Almost half my time at Georgetown has been a time of deep, resounding depression. Sophomore and junior year were some of my worst and best times at Georgetown. I have enjoyed this place, but I had given so much to people that I did not leave much for myself. An old saying sums up my experience with giving and caring for the community, “Don’t set yourself on fire to keep others warm.”
It was not until about a year ago that I learned about the beauty of self-care and how self-care is truly a radical act of resistance. When I think about my time at Georgetown, I wonder: If I had taken greater care of myself, more than I did others, what would I be like today? If I had not had those hourlong conversations in O’Donovan Hall, Lauinger Library or wherever else several times a week, would my body be more fit, my pocket fatter, or would I maybe have Latin letters next to my name on that giant diploma?
The answer? I do not know. I do know that I have gained weight, hustled hard for my money and received many bad grades. I often tell people my transcript is an alphabet soup because I have about every letter grade you can get on there. I have asked for more extensions and turned in more late papers than the average Hoya. I have used period tricks, f—ed with page margins, skipped classes and fallen asleep in them too, all for the sake of being present for other people.
While I do not regret what or whom I poured myself into during my time at Georgetown, I do regret not caring enough for myself to know when to say “No.” Those long nights and hours were important, but because those hours were precious to my whole being, they came at a cost. They came with the cost of depression, anxiety, not being able to study abroad, gaining weight — and the list goes on.
While I am not saying my commitments and loyalty to people were a direct result of my perpetual struggles, I will say that they were a catalyst and build-up of a supersonic tornado that I simply could not escape. I loved the moments I gave up to be present for my friends, but I wish I could have found the balance to love myself in those moments.

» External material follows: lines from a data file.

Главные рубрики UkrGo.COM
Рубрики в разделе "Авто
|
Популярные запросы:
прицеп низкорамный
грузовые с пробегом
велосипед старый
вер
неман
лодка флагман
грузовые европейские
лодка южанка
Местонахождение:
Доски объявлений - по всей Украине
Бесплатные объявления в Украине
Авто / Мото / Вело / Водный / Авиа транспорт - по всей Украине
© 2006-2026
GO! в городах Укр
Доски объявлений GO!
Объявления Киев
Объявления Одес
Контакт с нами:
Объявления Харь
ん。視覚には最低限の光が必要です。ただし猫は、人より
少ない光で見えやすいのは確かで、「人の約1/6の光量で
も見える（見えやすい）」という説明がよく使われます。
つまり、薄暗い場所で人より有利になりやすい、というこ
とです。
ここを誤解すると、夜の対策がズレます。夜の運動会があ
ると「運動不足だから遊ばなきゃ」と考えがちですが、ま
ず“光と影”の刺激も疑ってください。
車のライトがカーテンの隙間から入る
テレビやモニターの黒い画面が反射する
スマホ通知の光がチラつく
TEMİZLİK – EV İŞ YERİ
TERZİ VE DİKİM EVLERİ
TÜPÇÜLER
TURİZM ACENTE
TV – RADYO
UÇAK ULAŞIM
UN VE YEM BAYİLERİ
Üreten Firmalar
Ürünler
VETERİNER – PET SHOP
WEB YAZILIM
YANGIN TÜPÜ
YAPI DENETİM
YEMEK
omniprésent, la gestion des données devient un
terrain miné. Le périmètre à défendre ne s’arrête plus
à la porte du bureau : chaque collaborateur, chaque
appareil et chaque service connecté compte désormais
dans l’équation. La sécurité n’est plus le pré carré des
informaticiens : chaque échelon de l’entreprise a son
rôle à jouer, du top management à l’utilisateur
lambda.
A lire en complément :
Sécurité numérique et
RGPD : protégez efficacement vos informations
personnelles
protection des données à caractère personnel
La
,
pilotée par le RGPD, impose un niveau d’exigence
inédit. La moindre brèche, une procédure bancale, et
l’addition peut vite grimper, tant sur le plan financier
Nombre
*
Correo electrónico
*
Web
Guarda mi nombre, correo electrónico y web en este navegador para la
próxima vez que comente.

As a black woman, I am almost destined to carry the burden of others and be seen as someone who can handle more — if you do not believe me, then take an African American studies class for the receipt. I have realized over these four years how many folks have ideas of who I am and project qualities that I do not necessarily claim for myself. Slowly I have learned to deconstruct those labels and claim my identity for myself. Whether it be my Blackness, my fatness, my mental health, my faith or whatever, these identities are mine and are here for myself to deconstruct only.
That is why I see self-care as an act of resistance. I am now choosing to take care of myself, whatever the circumstance. In a world where I am told that I am not worth the time, worth taking care of or worth loving, I now resist these notions.
If I could talk to my past self, I would tell her to give a little less to others and give more to herself. Because if I am not here for myself there is no possible way I can be present for other people in my life, especially those whom I love. It is perfectly okay to give, discover and grow in ways that you may have never imagined before, but remember to always keep yourself at the center. The phenomenal Shiva Subbaraman, director of the LGBTQ Resource Center, said something I will never forget at this year’s Lavender Graduation: “Go where the silences are, draw brave maps, grow some wild things.” And, if I might add, take care of yourself in the process.
Crystal Walker is a senior in the School of Foreign Service.